##### Materials provided #####

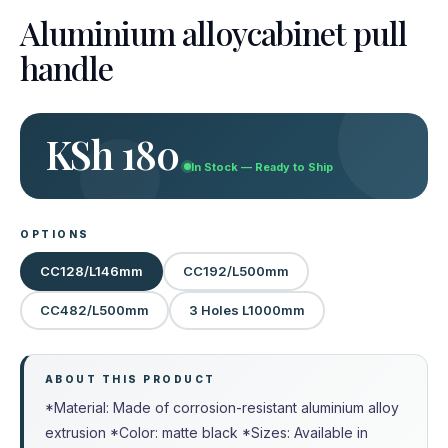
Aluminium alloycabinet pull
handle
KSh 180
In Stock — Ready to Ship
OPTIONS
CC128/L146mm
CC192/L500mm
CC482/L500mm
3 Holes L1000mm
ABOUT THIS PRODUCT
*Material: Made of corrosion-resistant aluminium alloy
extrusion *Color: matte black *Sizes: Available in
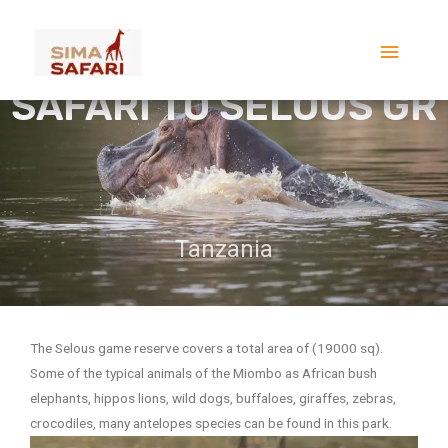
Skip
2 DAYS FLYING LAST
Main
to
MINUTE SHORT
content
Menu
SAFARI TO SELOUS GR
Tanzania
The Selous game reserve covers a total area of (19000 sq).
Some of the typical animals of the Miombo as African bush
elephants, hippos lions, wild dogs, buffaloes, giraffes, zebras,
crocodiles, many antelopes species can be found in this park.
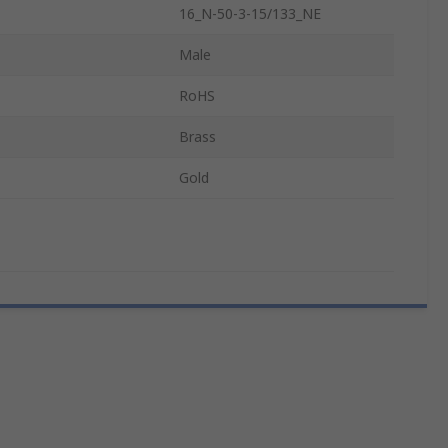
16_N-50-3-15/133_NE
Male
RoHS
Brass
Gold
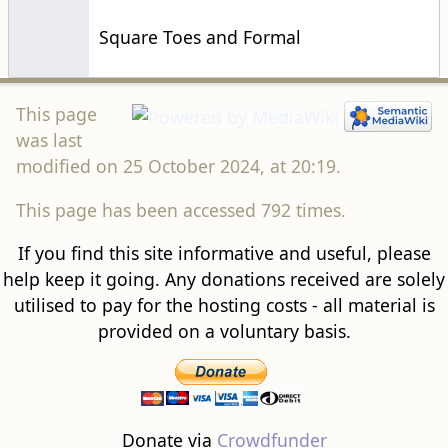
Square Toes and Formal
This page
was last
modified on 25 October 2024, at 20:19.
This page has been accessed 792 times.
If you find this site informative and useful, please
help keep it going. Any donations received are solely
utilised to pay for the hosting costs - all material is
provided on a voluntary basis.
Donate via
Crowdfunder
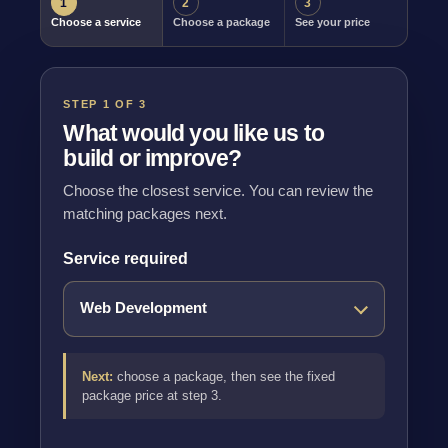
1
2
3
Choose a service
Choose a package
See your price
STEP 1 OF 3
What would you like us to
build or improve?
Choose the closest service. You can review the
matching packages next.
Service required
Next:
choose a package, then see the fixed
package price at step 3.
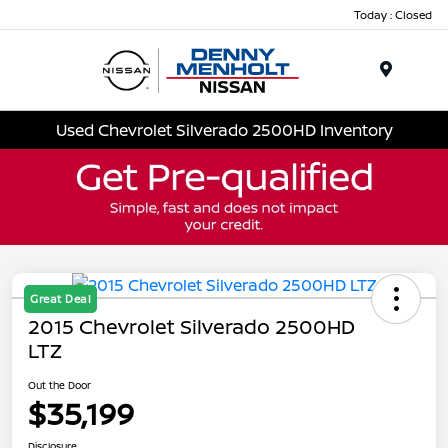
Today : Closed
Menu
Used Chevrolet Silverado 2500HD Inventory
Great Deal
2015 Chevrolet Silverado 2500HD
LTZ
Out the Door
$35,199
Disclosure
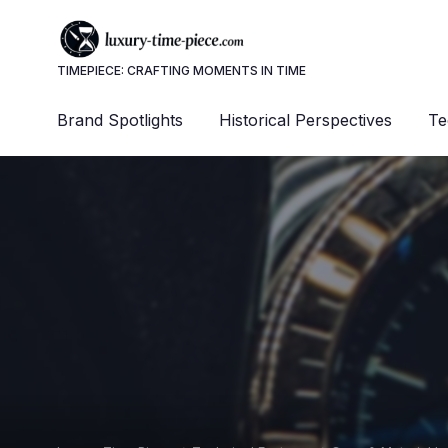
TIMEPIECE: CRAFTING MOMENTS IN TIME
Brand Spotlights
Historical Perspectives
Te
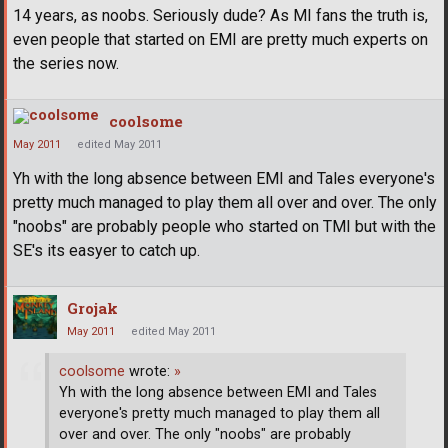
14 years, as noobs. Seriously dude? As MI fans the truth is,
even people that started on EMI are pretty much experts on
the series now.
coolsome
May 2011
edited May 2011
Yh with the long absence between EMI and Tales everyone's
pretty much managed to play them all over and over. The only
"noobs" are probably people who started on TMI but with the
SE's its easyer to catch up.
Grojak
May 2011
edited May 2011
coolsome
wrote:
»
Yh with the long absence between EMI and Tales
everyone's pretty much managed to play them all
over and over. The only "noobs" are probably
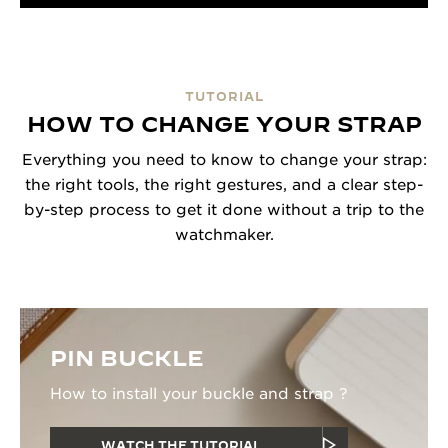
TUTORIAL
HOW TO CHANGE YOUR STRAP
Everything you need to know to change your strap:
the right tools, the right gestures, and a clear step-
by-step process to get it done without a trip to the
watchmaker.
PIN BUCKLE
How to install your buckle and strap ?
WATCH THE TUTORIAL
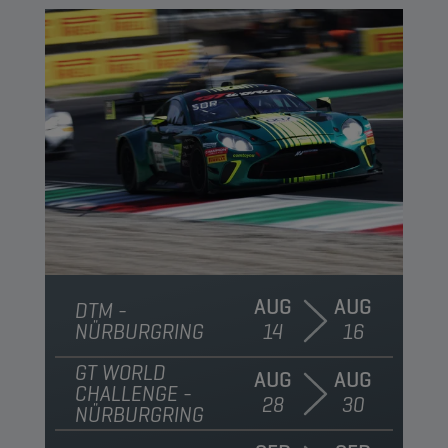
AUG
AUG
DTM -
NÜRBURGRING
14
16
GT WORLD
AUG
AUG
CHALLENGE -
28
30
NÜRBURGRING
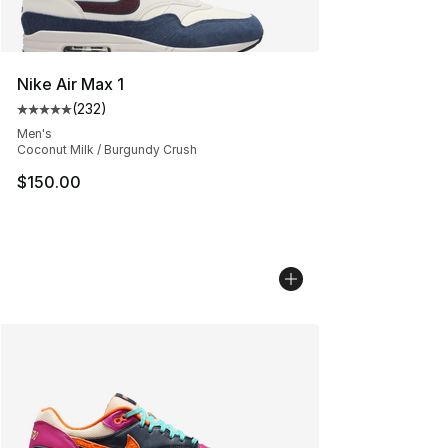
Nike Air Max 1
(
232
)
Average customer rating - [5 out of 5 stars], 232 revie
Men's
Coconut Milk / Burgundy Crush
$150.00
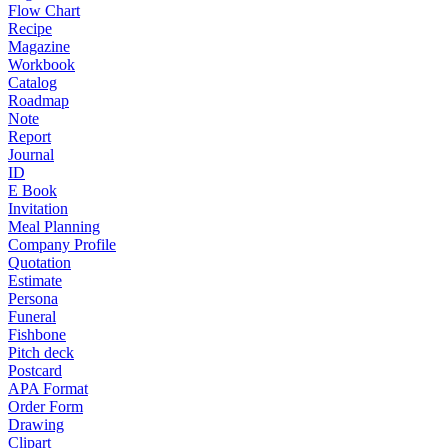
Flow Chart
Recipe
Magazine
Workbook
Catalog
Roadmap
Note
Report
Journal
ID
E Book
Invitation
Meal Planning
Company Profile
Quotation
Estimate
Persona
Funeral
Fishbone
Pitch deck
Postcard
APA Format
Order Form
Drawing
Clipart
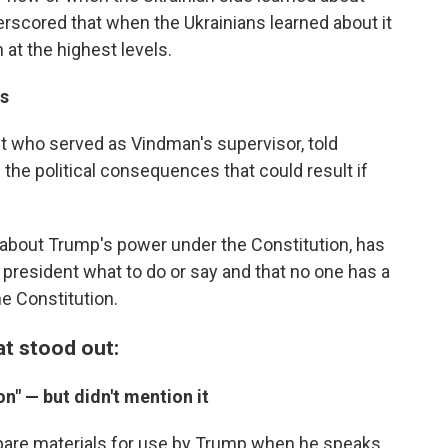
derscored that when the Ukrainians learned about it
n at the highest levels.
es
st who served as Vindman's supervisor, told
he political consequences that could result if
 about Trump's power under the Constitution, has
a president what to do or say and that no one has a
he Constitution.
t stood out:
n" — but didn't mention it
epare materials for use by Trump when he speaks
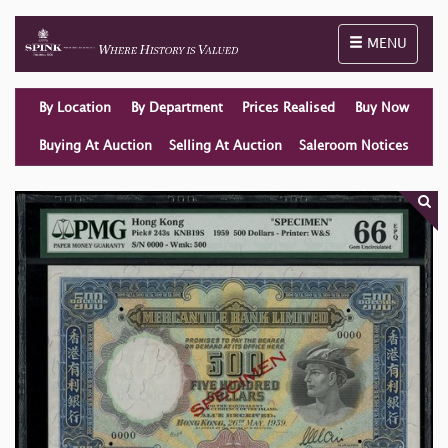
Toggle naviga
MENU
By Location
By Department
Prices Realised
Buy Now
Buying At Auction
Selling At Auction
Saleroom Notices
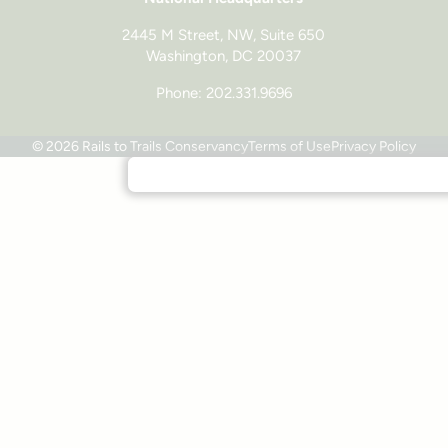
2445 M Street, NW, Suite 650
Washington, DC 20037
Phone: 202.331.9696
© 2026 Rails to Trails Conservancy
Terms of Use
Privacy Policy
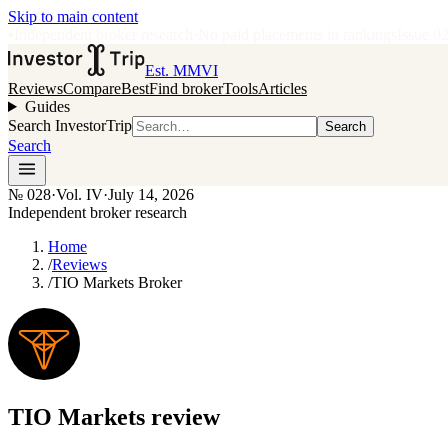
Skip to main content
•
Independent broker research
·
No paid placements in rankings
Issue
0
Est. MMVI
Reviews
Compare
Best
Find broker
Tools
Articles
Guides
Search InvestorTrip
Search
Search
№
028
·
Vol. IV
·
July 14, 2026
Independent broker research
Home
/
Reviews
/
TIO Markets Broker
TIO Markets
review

#####

§ Instructions for the task
The answer must be every line from the records above that contains the word "play", copied in full.

§ Reply
pretty much managed to play them all over and over. The only
everyone's pretty much managed to play them all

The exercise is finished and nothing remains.